Sylvan Lake, South Dakota has very few peers — Tahoe, Crater, Powell, the great ones — and takes its place in the uppermost pantheon of heavenly lakes. The best part? Most folks haven’t figured it out. Bringing every component one could want to a body of water — beauty, variety, activity, accessibility — Sylvan Lake does so with a “locals only” intimacy amidst all the Black Hills tourism.
From the moment we stepped out of the car, this gorgeous, lakeside setting captured our complete attention. It is a stunning confluence of water and tree-covered boulders, as whimsical, dramatic and wholly mesmerizing as any we’ve ever witnessed.

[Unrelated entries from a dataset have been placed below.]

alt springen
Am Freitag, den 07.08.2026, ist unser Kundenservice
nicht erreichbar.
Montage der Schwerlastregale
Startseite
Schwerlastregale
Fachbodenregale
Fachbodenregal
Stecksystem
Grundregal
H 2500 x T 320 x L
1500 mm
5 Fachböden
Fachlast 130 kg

One can only imagine this picturesque valley before Sylvan Lake, when the Sunday Gulch stream rolled across the grassy floor and disappeared behind a wall of boulders. A man by the name of Theodore Reder had the vision — and ten thousand sacks of concrete — to create this magnificent oasis we see today.

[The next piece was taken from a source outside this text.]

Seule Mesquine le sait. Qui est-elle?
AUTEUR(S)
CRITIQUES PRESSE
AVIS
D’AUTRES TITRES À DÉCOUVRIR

Located on the Needles Highway, Sylvan Lake, South Dakota lives amidst the granite boulders that enunciate Custer State Park. CSP is one of the more beautiful parts of the United States and is an absolute must-do when you visit.
The lake was formed in 1881 when Theodore Reder damned the creek at Sunday Gulch. From the backside of the lake you can get a good look at the 30′ high dam, or if you like, you can walk out onto it via the little bridge you see centered in the photo below.

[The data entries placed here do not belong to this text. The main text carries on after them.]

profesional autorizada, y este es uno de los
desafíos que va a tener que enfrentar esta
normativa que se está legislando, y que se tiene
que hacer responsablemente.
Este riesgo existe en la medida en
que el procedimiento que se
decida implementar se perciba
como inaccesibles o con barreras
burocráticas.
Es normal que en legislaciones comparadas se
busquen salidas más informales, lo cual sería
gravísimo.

To take it all in, walk the circumlocutory path that ducks behind the boulders at the back of the lake. The path is one mile long and full of surprises. On the backside of the boulders is access to the Sunday Gulch Trail (more on that later). If walking isn’t your thing, you can swim, fish, rock climb, kayak, or picnic to your heart’s contentedness.
Sylvan Lake, South Dakota is an active lake that maintains serenity even when the crowd arrives. During the peak months the parking lots will fill, especially during Sturgis, but even so the vibe is chill.
We suggest blocking a full day to fully enjoy all there is to do at Sylvan Lake. A splendid way to spend your time would be a morning hike followed by a few hours boating around the lake. There is lodging if you want to stay here, and a campground as well.
Swimming: On the east side of the lake is a charming man-made beach. There are no ropes to designate the swimming area, but the off-shore rocks lend some definition. While shade and grass is in short-supply here, those that arrive early will grab what is available.
Cliff Jumping: Beside the swimming area, a rocky prominence almost dissects the lake and offers some of the best views in the area. If you’re feeling up to it, swim out and scale one of the tiny rock islands and show off your cliff jumping skills.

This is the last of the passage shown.